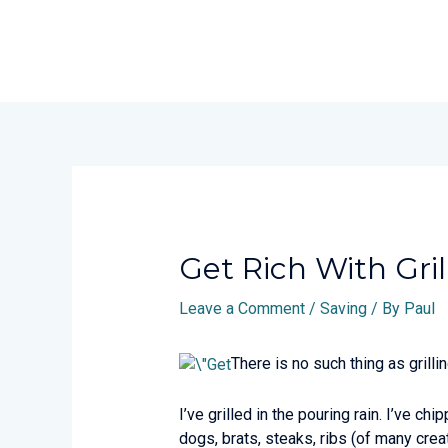
Skip
to
content
Post
navigation
Get Rich With Gril
Leave a Comment
/
Saving
/ By
Paul
There is no such thing as grilli
I’ve grilled in the pouring rain. I’ve ch
dogs, brats, steaks, ribs (of many creat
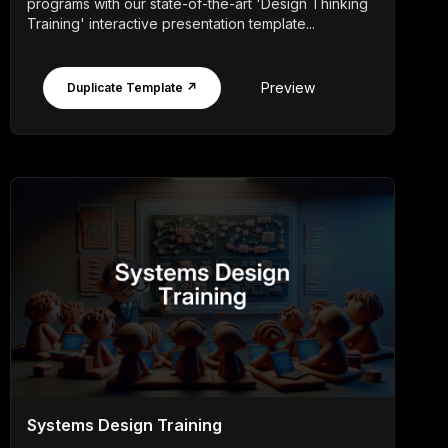
programs with our state-of-the-art 'Design Thinking
Training' interactive presentation template...
Preview
Duplicate Template ↗
Systems Design Training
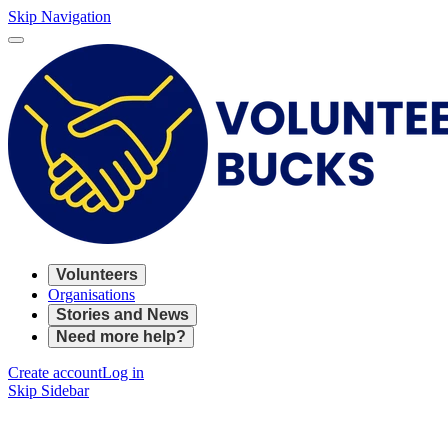
Skip Navigation
Volunteers
Organisations
Stories and News
Need more help?
Create account
Log in
Skip Sidebar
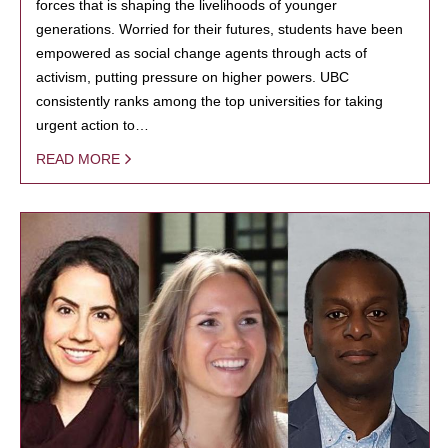
forces that is shaping the livelihoods of younger
generations. Worried for their futures, students have been
empowered as social change agents through acts of
activism, putting pressure on higher powers. UBC
consistently ranks among the top universities for taking
urgent action to…
READ MORE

^^^^^^^^

## About this exercise
Go back to the listing above and write out the lines starting at the one with "Skip Navigation" and ending at the one with "empowered as social", inclusive, exactly and without pictures.

## Written response
Skip Navigation
Volunteers
Organisations
Stories and News
Need more help?
Create account
Log in
Skip Sidebar
forces that is shaping the livelihoods of younger
generations. Worried for their futures, students have been
empowered as social change agents through acts of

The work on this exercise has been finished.